↓

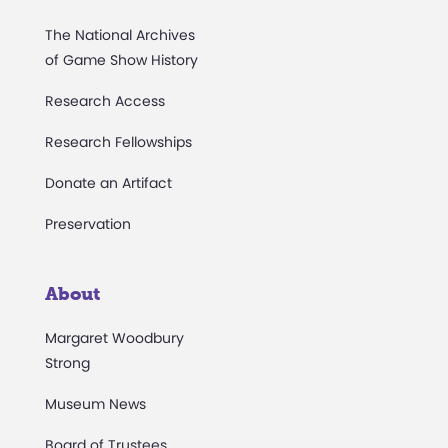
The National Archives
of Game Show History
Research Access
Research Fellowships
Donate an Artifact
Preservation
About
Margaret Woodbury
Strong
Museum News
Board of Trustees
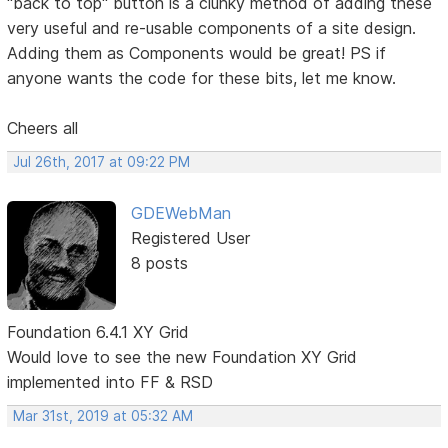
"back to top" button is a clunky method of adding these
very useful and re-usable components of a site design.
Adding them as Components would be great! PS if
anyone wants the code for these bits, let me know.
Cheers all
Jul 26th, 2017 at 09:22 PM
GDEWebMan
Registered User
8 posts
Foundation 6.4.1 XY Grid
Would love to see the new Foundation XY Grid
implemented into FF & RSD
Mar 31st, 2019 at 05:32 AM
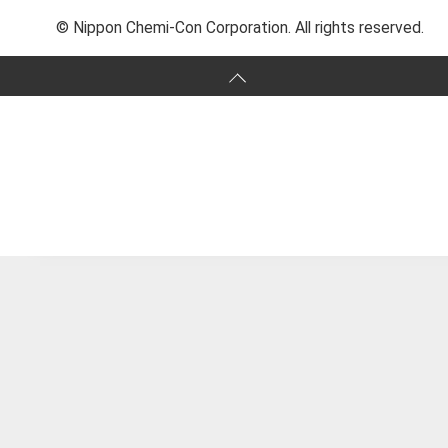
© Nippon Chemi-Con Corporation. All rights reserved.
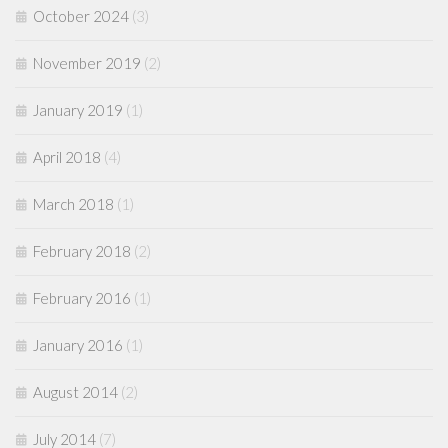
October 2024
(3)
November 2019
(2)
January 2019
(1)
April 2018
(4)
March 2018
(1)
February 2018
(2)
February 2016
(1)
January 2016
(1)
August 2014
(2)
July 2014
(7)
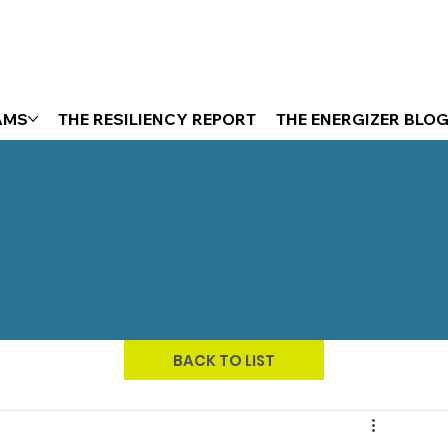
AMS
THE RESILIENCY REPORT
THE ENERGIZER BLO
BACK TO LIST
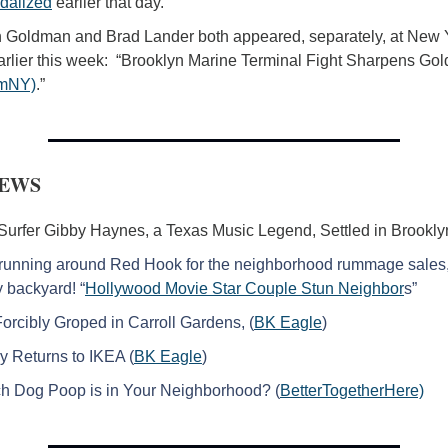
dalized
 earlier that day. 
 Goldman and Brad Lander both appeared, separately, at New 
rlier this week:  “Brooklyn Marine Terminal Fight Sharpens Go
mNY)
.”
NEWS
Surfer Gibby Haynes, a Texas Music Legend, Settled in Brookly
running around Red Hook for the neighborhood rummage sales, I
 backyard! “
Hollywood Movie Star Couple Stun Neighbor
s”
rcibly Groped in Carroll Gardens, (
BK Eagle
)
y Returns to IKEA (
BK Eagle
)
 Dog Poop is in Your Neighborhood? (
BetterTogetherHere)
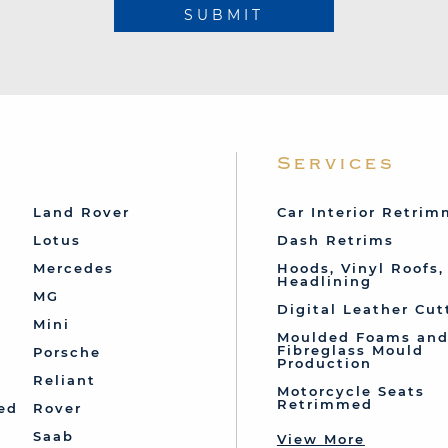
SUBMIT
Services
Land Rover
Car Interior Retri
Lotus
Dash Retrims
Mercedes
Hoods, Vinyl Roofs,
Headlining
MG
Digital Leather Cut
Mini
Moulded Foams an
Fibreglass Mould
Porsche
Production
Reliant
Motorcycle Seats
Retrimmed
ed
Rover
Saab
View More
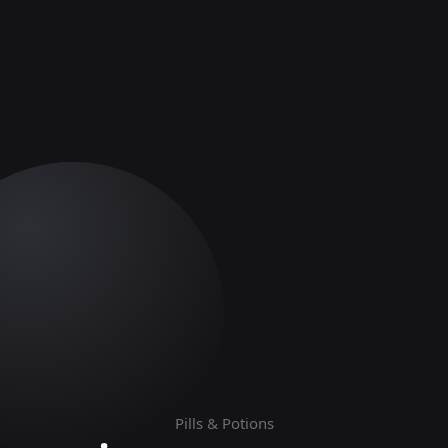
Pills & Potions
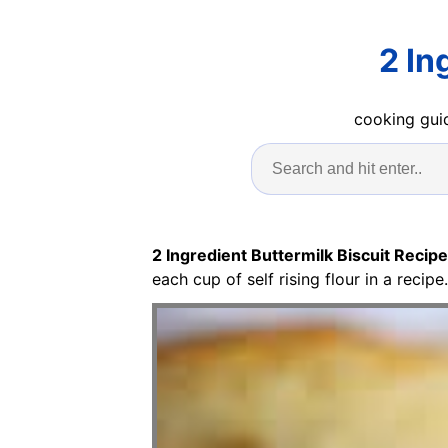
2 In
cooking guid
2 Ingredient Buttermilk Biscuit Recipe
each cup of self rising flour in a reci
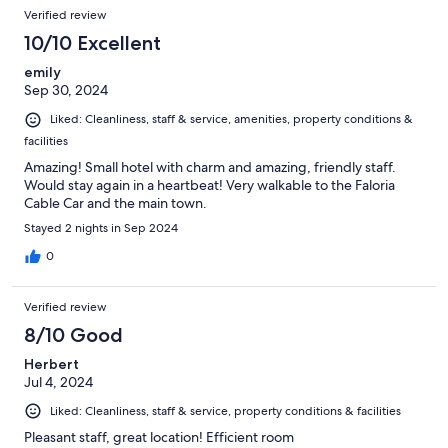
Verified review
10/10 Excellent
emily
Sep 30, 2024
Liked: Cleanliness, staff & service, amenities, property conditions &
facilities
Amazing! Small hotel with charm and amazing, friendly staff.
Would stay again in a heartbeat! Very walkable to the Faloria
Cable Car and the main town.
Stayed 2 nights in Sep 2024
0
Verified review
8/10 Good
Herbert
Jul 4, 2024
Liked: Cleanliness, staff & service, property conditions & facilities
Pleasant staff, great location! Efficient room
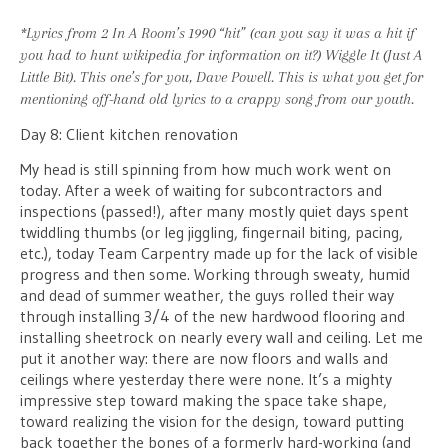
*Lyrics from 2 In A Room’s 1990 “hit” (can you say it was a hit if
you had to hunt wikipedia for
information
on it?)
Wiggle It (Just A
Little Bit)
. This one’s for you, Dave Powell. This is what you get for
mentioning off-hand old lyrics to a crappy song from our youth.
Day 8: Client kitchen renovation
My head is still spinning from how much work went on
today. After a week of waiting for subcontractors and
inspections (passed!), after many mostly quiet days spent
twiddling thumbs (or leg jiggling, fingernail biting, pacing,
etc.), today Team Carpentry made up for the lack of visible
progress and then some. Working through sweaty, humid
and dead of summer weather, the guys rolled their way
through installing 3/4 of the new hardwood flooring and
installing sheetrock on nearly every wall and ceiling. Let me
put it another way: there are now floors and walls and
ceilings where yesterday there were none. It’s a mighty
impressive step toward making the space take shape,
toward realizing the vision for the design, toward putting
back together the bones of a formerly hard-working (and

↑

▶ Exercise prompt: Without the pictures, copy out each entry exactly as it stands.

▶ Task answer:
The National Archives
of Game Show History
Research Access
Research Fellowships
Donate an Artifact
Preservation
About
Margaret Woodbury
Strong
Museum News
Board of Trustees
"back to top" button is a clunky method of adding these
very useful and re-usable components of a site design.
Adding them as Components would be great! PS if
anyone wants the code for these bits, let me know.
Cheers all
Jul 26th, 2017 at 09:22 PM
GDEWebMan
Registered User
8 posts
Foundation 6.4.1 XY Grid
Would love to see the new Foundation XY Grid
implemented into FF & RSD
Mar 31st, 2019 at 05:32 AM
© Nippon Chemi-Con Corporation. All rights reserved.
October 2024
(3)
November 2019
(2)
January 2019
(1)
April 2018
(4)
March 2018
(1)
February 2018
(2)
February 2016
(1)
January 2016
(1)
August 2014
(2)
July 2014
(7)
AMS
THE RESILIENCY REPORT
THE ENERGIZER BLO
BACK TO LIST
dalized
 earlier that day. 
 Goldman and Brad Lander both appeared, separately, at New 
rlier this week:  “Brooklyn Marine Terminal Fight Sharpens Go
mNY)
.”
NEWS
Surfer Gibby Haynes, a Texas Music Legend, Settled in Brookly
running around Red Hook for the neighborhood rummage sales, I
 backyard! “
Hollywood Movie Star Couple Stun Neighbor
s”
rcibly Groped in Carroll Gardens, (
BK Eagle
)
y Returns to IKEA (
BK Eagle
)
 Dog Poop is in Your Neighborhood? (
BetterTogetherHere)
SUBMIT
Services
Land Rover
Car Interior Retri
Lotus
Dash Retrims
Mercedes
Hoods, Vinyl Roofs,
Headlining
MG
Digital Leather Cut
Mini
Moulded Foams an
Fibreglass Mould
Porsche
Production
Reliant
Motorcycle Seats
Retrimmed
ed
Rover
Saab
View More
Pills & Potions
2 In
cooking guid
2 Ingredient Buttermilk Biscuit Recipe
each cup of self rising flour in a reci
Verified review
10/10 Excellent
emily
Sep 30, 2024
Liked: Cleanliness, staff & service, amenities, property conditions &
facilities
Amazing! Small hotel with charm and amazing, friendly staff.
Would stay again in a heartbeat! Very walkable to the Faloria
Cable Car and the main town.
Stayed 2 nights in Sep 2024
0
Verified review
8/10 Good
Herbert
Jul 4, 2024
Liked: Cleanliness, staff & service, property conditions & facilities
Pleasant staff, great location! Efficient room
*Lyrics from 2 In A Room’s 1990 “hit” (can you say it was a hit if
you had to hunt wikipedia for
information
on it?)
Wiggle It (Just A
Little Bit)
. This one’s for you, Dave Powell. This is what you get for
mentioning off-hand old lyrics to a crappy song from our youth.
Day 8: Client kitchen renovation
My head is still spinning from how much work went on
today. After a week of waiting for subcontractors and
inspections (passed!), after many mostly quiet days spent
twiddling thumbs (or leg jiggling, fingernail biting, pacing,
etc.), today Team Carpentry made up for the lack of visible
progress and then some. Working through sweaty, humid
and dead of summer weather, the guys rolled their way
through installing 3/4 of the new hardwood flooring and
installing sheetrock on nearly every wall and ceiling. Let me
put it another way: there are now floors and walls and
ceilings where yesterday there were none. It’s a mighty
impressive step toward making the space take shape,
toward realizing the vision for the design, toward putting
back together the bones of a formerly hard-working (and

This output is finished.